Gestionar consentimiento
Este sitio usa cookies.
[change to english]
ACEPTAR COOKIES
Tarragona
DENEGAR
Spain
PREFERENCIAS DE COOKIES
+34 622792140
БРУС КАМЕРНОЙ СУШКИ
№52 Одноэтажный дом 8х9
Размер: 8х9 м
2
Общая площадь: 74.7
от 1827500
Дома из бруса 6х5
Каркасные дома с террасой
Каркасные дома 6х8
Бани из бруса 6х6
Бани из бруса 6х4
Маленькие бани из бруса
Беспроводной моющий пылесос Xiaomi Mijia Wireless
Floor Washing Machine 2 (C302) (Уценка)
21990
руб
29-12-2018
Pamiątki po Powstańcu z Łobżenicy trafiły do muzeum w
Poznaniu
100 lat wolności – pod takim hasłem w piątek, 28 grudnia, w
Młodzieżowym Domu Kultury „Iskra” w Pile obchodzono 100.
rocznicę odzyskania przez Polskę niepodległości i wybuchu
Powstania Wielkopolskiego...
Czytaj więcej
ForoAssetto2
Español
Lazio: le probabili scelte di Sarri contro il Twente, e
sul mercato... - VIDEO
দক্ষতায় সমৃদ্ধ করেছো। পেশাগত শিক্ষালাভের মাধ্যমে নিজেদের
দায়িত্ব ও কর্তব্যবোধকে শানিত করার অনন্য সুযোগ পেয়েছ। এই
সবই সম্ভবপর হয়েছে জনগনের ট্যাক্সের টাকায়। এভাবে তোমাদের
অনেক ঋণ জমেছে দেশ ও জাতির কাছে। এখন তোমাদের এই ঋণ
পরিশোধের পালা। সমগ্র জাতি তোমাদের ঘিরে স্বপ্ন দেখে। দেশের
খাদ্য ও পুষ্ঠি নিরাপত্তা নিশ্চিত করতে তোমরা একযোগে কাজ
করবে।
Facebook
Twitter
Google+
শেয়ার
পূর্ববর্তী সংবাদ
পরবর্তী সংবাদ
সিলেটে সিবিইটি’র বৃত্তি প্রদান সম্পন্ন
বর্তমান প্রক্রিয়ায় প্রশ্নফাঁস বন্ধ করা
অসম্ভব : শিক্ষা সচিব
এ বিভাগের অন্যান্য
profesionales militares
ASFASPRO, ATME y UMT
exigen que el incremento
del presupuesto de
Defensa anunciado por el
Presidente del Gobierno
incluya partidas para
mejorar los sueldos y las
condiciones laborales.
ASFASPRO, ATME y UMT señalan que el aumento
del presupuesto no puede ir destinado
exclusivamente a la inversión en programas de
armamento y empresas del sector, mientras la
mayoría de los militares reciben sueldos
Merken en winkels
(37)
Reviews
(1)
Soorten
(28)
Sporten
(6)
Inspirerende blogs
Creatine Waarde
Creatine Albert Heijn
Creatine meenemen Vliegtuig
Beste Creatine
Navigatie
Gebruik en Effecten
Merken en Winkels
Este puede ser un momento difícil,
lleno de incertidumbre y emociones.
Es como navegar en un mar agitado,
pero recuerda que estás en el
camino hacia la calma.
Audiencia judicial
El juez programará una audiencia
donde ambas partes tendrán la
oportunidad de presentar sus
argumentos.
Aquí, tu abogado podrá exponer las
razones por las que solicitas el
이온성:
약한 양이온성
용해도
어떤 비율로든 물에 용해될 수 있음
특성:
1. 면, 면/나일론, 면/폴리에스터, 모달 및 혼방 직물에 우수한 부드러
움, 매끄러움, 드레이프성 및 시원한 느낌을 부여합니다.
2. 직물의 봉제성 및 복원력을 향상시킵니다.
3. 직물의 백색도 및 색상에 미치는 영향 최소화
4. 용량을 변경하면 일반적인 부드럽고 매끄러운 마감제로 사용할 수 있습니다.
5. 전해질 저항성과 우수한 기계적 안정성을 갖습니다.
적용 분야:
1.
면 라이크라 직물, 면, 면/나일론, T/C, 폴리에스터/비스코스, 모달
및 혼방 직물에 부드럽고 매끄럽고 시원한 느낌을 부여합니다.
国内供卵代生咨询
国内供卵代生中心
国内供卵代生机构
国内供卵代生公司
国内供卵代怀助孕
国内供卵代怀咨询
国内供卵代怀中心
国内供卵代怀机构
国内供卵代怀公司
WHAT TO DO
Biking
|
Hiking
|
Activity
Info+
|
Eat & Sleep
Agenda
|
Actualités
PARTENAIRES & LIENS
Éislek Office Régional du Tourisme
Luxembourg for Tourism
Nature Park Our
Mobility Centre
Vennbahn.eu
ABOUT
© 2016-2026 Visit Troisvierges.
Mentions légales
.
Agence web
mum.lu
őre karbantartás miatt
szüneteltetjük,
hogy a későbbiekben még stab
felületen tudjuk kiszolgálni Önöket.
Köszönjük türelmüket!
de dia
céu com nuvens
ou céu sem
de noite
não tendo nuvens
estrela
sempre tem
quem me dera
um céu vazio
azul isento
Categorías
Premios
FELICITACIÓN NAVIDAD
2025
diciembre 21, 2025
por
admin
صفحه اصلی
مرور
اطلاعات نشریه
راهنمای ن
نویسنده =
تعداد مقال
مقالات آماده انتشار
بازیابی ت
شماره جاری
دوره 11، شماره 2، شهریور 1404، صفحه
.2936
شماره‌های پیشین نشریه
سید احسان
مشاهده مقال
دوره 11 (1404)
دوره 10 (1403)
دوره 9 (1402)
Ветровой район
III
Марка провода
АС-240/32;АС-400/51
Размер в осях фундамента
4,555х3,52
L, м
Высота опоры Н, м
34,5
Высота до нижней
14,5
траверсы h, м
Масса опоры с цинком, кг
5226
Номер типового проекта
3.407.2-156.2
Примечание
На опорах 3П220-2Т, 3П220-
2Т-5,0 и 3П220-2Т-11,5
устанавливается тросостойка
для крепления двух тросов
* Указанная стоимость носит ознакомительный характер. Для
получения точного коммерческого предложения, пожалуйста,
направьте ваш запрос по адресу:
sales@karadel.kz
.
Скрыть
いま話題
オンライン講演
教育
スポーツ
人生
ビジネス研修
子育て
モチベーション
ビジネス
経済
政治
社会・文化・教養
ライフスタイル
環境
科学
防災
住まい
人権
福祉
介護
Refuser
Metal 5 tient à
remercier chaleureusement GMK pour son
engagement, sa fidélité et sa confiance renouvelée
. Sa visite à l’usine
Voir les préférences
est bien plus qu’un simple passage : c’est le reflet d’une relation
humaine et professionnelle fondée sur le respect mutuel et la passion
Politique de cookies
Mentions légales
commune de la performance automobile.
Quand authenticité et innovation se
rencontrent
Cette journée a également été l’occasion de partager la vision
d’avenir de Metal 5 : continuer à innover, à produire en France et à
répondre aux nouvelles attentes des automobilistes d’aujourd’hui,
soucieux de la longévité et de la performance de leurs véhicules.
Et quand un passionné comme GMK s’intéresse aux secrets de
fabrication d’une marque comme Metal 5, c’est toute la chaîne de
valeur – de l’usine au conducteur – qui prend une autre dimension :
__________
## WHAT YOU ARE ASKED TO DO
Taking the material above, report how many of its lines contain the word "دوره". Add nothing else.

## SOLUTION TO THIS TASK
4